**What is required**
Exact copies of all the lines below are wanted, without a single picture.

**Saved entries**
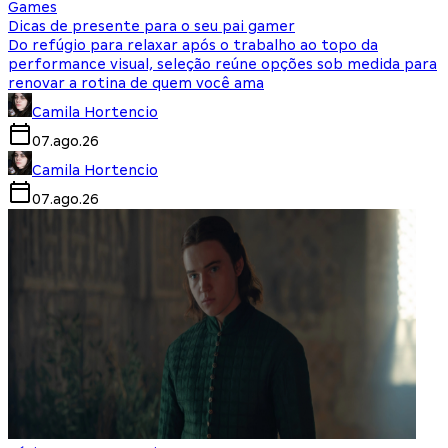
Games
Dicas de presente para o seu pai gamer
Do refúgio para relaxar após o trabalho ao topo da
performance visual, seleção reúne opções sob medida para
renovar a rotina de quem você ama
Camila Hortencio
07.ago.26
Camila Hortencio
07.ago.26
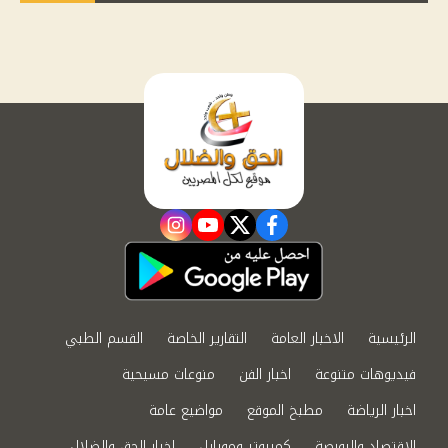
instagram
youtube
twitter
facebook
الرئيسية
الاخبار العامة
التقارير الخاصة
القسم الطبي
فيديوهات متنوعة
اخبار الفن
منوعات مسيحية
اخبار الرياضة
مطبخ الموقع
مواضيع عامة
الاقتصاد والبورصة
كمبيوتر وموبايل
اخبار الحق والضلال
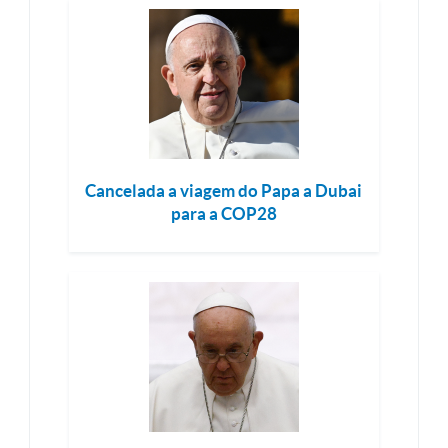
Cancelada a viagem do Papa a Dubai
para a COP28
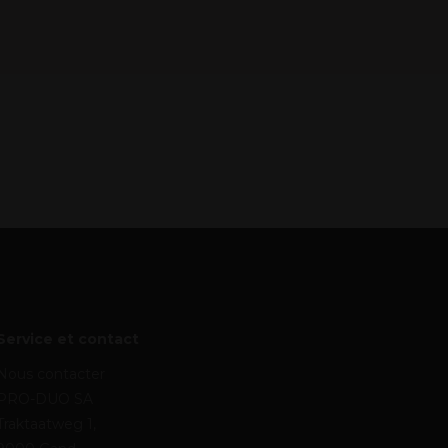
Service et contact
Nous contacter
PRO-DUO SA
Traktaatweg 1,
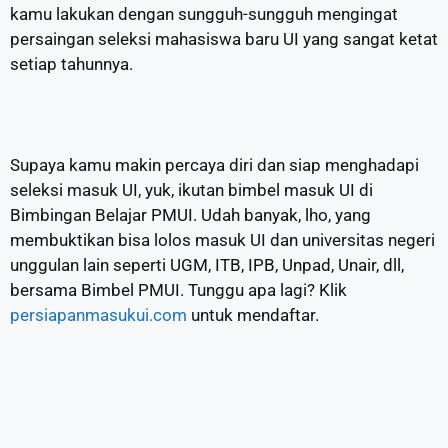
kamu lakukan dengan sungguh-sungguh mengingat
persaingan seleksi mahasiswa baru UI yang sangat ketat
setiap tahunnya.
Supaya kamu makin percaya diri dan siap menghadapi
seleksi masuk UI, yuk, ikutan bimbel masuk UI di
Bimbingan Belajar PMUI. Udah banyak, lho, yang
membuktikan bisa lolos masuk UI dan universitas negeri
unggulan lain seperti UGM, ITB, IPB, Unpad, Unair, dll,
bersama Bimbel PMUI. Tunggu apa lagi? Klik
persiapanmasukui.com
untuk mendaftar.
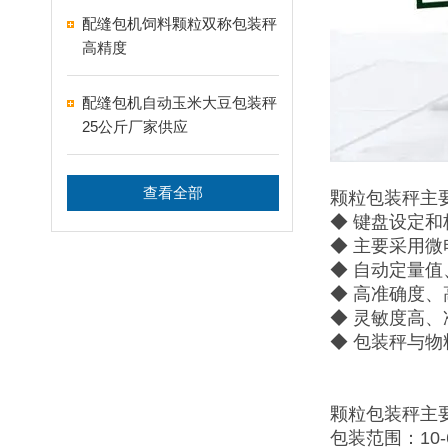
配缝包机饲料颗粒双称包装秤
高精度
配缝包机自动玉米大豆包装秤
25公斤厂家供应
查看全部
颗粒包装秤主
◆ 键盘设定
◆ 主要采用
◆ 自动定量
◆ 高准确度
◆ 灵敏度高
◆ 包装秤与
颗粒包装秤主
包装范围：10-6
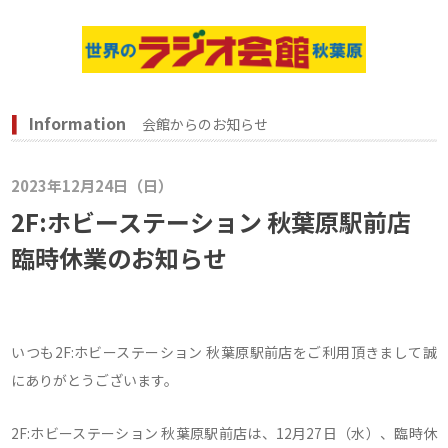
Information
会館からのお知らせ
2023年12月24日（日）
2F:ホビーステーション 秋葉原駅前店
臨時休業のお知らせ
いつも2F:ホビーステーション 秋葉原駅前店をご利用頂きまして誠
にありがとうございます。
2F:ホビーステーション 秋葉原駅前店は、12月27日（水）、臨時休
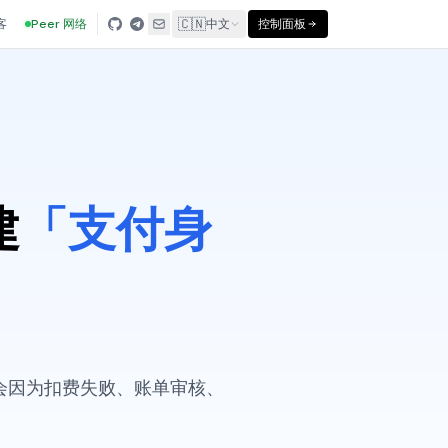
🇨🇳
客
Peer 网络
中文
控制面板
建
「支付身
会因为扣费失败、账单审核、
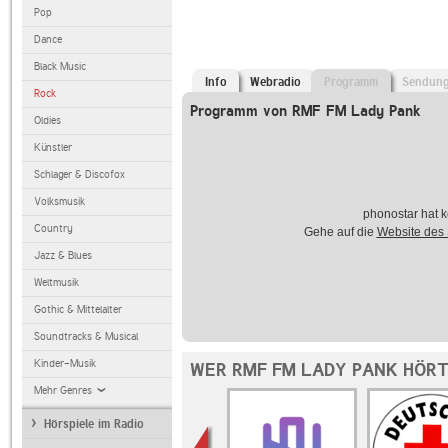
Pop
Dance
Black Music
Info
Webradio
Programm
Sendun
Rock
Programm von RMF FM Lady Pank
Oldies
Künstler
Schlager & Discofox
Volksmusik
phonostar hat k
Country
Gehe auf die
Website des
Jazz & Blues
Weltmusik
Gothic & Mittelalter
Soundtracks & Musical
Kinder-Musik
WER RMF FM LADY PANK HÖRT
Mehr Genres
Hörspiele im Radio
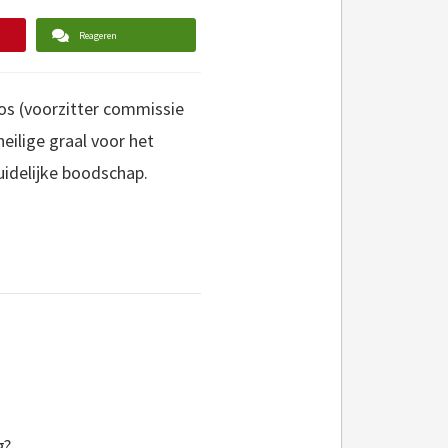
Reageren
ros (voorzitter commissie
eilige graal voor het
idelijke boodschap.
g?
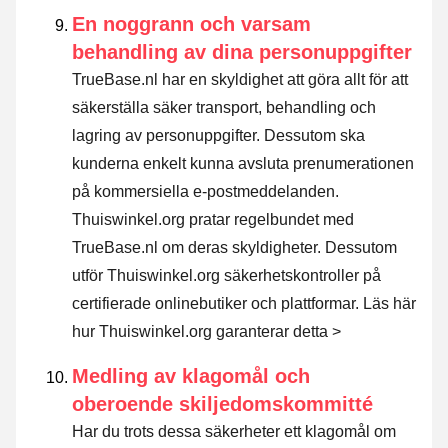
En noggrann och varsam
behandling av dina personuppgifter
TrueBase.nl har en skyldighet att göra allt för att
säkerställa säker transport, behandling och
lagring av personuppgifter. Dessutom ska
kunderna enkelt kunna avsluta prenumerationen
på kommersiella e-postmeddelanden.
Thuiswinkel.org pratar regelbundet med
TrueBase.nl om deras skyldigheter. Dessutom
utför Thuiswinkel.org säkerhetskontroller på
certifierade onlinebutiker och plattformar.
Läs här
hur Thuiswinkel.org garanterar detta >
Medling av klagomål och
oberoende skiljedomskommitté
Har du trots dessa säkerheter ett klagomål om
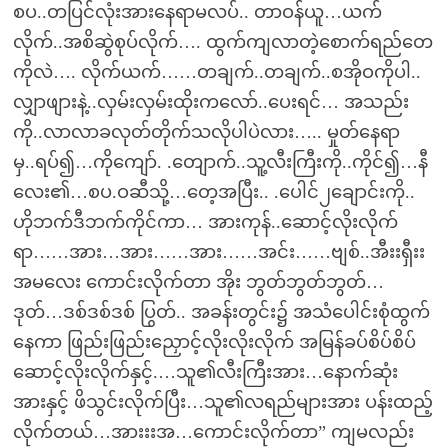
စပ..တပြင်လုံးအားနေရာမလပ်.. တာဝန်ယူ…ယက်
လိုက်..အစိဆွဲစုပ်လိုက်…. ထွက်ကျလာတဲ့စောက်ရည်တေ
ကိုလဲ…. လိုက်ယက်……တချက်..တချက်..စအိုဝကိုပါ..
လျှာဖျားနဲ့..လှမ်းလှမ်းထိုးကလော်..ပေးရင်… အသည်း
ကို..လာလာခလုတ်တိုက်သလိုပါပဲလား….. မှုတ်နေရာ
မှ..ရပ်၍…ကိုကျော်. .တျောက်..သူ့လီးကြီးကို..ကိုင်၍…နီ
လေး၏…စပ.ဝဆီသို့…တေ့အပြီး.. .ပေါင်၂ချောင်းကို..
ဟိုဘက်ဒီဘက်ကိုင်ကာ… အားကုန်..ဆောင့်လိုးလိုက်
ရာ……အား…အား……အား……အင်း……ဗျစ်..အီးးရှီးး
အမလေး ကောင်းလိုက်တာ အိုး ဘွတ်ဘွတ်ဘွတ်…
ဒုတ်…ဒစ်ဒစ်ဒစ် ပြွတ်.. အခန်းတွင်း၌ အသံပေါင်းစုံထွက်
နေကာ ဖြည်းဖြည်းညှောင့်လိုးလိုးလိုက် အမြန်ခပ်စိပ်စိပ်
ဆောင့်လိုးလိုက်နှင့်.…သူ၏လီးကြီးအား…နောက်ဆုံး
အားနှင့် ဖိသွင်းလိုက်ပြီး…သူ၏လရည်များအား ပန်းထည့်
လိုက်တယ်…အားးးအ…ကောင်းလိုက်တာ” ကျမလည်း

**Problem solution**
Games
Dicas de presente para o seu pai gamer
Do refúgio para relaxar após o trabalho ao topo da
performance visual, seleção reúne opções sob medida para
renovar a rotina de quem você ama
Camila Hortencio
07.ago.26
Camila Hortencio
07.ago.26
instagram
youtube
twitter
facebook
الرئيسية
الاخبار العامة
التقارير الخاصة
القسم الطبي
فيديوهات متنوعة
اخبار الفن
منوعات مسيحية
اخبار الرياضة
مطبخ الموقع
مواضيع عامة
الاقتصاد والبورصة
كمبيوتر وموبايل
اخبار الحق والضلال
Cancelada a viagem do Papa a Dubai
para a COP28
Service et contact
Nous contacter
PRO-DUO SA
Traktaatweg 1,
kamu lakukan dengan sungguh-sungguh mengingat
persaingan seleksi mahasiswa baru UI yang sangat ketat
setiap tahunnya.
Supaya kamu makin percaya diri dan siap menghadapi
seleksi masuk UI, yuk, ikutan bimbel masuk UI di
Bimbingan Belajar PMUI. Udah banyak, lho, yang
membuktikan bisa lolos masuk UI dan universitas negeri
unggulan lain seperti UGM, ITB, IPB, Unpad, Unair, dll,
bersama Bimbel PMUI. Tunggu apa lagi? Klik
persiapanmasukui.com
untuk mendaftar.
配缝包机饲料颗粒双称包装秤
高精度
配缝包机自动玉米大豆包装秤
25公斤厂家供应
查看全部
颗粒包装秤主
◆ 键盘设定
◆ 主要采用
◆ 自动定量
◆ 高准确度
◆ 灵敏度高
◆ 包装秤与
颗粒包装秤主
包装范围：10-6
Information
会館からのお知らせ
2023年12月24日（日）
2F:ホビーステーション 秋葉原駅前店
臨時休業のお知らせ
いつも2F:ホビーステーション 秋葉原駅前店をご利用頂きまして誠
にありがとうございます。
2F:ホビーステーション 秋葉原駅前店は、12月27日（水）、臨時休
🇨🇳
客
Peer 网络
中文
控制面板
建
「支付身
会因为扣费失败、账单审核、
Pop
Dance
Black Music
Info
Webradio
Programm
Sendun
Rock
Programm von RMF FM Lady Pank
Oldies
Künstler
Schlager & Discofox
Volksmusik
phonostar hat k
Country
Gehe auf die
Website des
Jazz & Blues
Weltmusik
Gothic & Mittelalter
Soundtracks & Musical
Kinder-Musik
WER RMF FM LADY PANK HÖRT
Mehr Genres
Hörspiele im Radio
Reageren
ros (voorzitter commissie
eilige graal voor het
idelijke boodschap.
g?
En noggrann och varsam
behandling av dina personuppgifter
TrueBase.nl har en skyldighet att göra allt för att
säkerställa säker transport, behandling och
lagring av personuppgifter. Dessutom ska
kunderna enkelt kunna avsluta prenumerationen
på kommersiella e-postmeddelanden.
Thuiswinkel.org pratar regelbundet med
TrueBase.nl om deras skyldigheter. Dessutom
utför Thuiswinkel.org säkerhetskontroller på
certifierade onlinebutiker och plattformar.
Läs här
hur Thuiswinkel.org garanterar detta >
Medling av klagomål och
oberoende skiljedomskommitté
Har du trots dessa säkerheter ett klagomål om
စပ..တပြင်လုံးအားနေရာမလပ်.. တာဝန်ယူ…ယက်
လိုက်..အစိဆွဲစုပ်လိုက်…. ထွက်ကျလာတဲ့စောက်ရည်တေ
ကိုလဲ…. လိုက်ယက်……တချက်..တချက်..စအိုဝကိုပါ..
လျှာဖျားနဲ့..လှမ်းလှမ်းထိုးကလော်..ပေးရင်… အသည်း
ကို..လာလာခလုတ်တိုက်သလိုပါပဲလား….. မှုတ်နေရာ
မှ..ရပ်၍…ကိုကျော်. .တျောက်..သူ့လီးကြီးကို..ကိုင်၍…နီ
လေး၏…စပ.ဝဆီသို့…တေ့အပြီး.. .ပေါင်၂ချောင်းကို..
ဟိုဘက်ဒီဘက်ကိုင်ကာ… အားကုန်..ဆောင့်လိုးလိုက်
ရာ……အား…အား……အား……အင်း……ဗျစ်..အီးးရှီးး
အမလေး ကောင်းလိုက်တာ အိုး ဘွတ်ဘွတ်ဘွတ်…
ဒုတ်…ဒစ်ဒစ်ဒစ် ပြွတ်.. အခန်းတွင်း၌ အသံပေါင်းစုံထွက်
နေကာ ဖြည်းဖြည်းညှောင့်လိုးလိုးလိုက် အမြန်ခပ်စိပ်စိပ်
ဆောင့်လိုးလိုက်နှင့်.…သူ၏လီးကြီးအား…နောက်ဆုံး
အားနှင့် ဖိသွင်းလိုက်ပြီး…သူ၏လရည်များအား ပန်းထည့်
လိုက်တယ်…အားးးအ…ကောင်းလိုက်တာ” ကျမလည်း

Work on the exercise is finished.